TASK PROMPT
Wherever the string "помішуючи" turns up in the data, copy the whole line.

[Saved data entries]
.....
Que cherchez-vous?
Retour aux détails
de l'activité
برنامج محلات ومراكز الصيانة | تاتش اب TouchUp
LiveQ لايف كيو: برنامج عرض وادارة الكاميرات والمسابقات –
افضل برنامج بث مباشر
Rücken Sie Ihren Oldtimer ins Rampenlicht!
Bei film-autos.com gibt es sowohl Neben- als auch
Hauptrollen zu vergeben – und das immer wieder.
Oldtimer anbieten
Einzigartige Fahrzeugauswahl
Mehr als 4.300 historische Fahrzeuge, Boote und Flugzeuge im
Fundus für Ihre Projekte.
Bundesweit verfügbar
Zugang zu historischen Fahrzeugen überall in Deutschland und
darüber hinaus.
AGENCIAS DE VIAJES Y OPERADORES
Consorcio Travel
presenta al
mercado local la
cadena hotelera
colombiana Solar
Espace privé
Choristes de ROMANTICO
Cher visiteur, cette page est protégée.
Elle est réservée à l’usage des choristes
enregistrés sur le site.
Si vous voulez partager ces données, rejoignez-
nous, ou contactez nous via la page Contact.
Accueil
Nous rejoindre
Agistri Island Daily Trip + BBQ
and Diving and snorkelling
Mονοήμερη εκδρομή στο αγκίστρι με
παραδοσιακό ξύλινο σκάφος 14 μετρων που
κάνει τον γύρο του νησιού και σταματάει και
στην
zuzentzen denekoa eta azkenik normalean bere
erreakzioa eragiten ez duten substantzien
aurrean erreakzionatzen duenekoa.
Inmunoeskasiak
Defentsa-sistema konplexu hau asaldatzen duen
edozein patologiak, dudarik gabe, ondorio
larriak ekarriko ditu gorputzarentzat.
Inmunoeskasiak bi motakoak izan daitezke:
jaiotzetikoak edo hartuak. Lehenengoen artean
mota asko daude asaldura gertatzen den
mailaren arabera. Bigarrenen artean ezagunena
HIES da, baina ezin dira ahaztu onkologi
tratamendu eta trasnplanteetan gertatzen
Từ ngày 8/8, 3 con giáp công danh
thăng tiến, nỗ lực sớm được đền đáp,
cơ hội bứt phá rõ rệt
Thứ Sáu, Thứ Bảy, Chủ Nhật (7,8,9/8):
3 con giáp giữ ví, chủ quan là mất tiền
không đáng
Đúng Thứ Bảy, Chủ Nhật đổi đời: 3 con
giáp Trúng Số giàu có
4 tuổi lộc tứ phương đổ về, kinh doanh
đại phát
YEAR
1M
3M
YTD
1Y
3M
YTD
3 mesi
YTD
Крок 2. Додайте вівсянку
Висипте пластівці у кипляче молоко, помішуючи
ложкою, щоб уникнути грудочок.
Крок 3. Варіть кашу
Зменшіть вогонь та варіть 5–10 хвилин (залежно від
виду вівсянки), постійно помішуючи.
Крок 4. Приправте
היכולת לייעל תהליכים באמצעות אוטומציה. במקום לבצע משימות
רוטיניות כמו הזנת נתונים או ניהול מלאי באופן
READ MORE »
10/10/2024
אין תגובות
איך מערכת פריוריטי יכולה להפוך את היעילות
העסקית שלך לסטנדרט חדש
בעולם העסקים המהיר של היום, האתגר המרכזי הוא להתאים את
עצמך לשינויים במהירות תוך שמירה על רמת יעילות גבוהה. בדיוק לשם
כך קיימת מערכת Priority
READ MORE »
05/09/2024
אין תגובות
.....
RESULT
Висипте пластівці у кипляче молоко, помішуючи
виду вівсянки), постійно помішуючи.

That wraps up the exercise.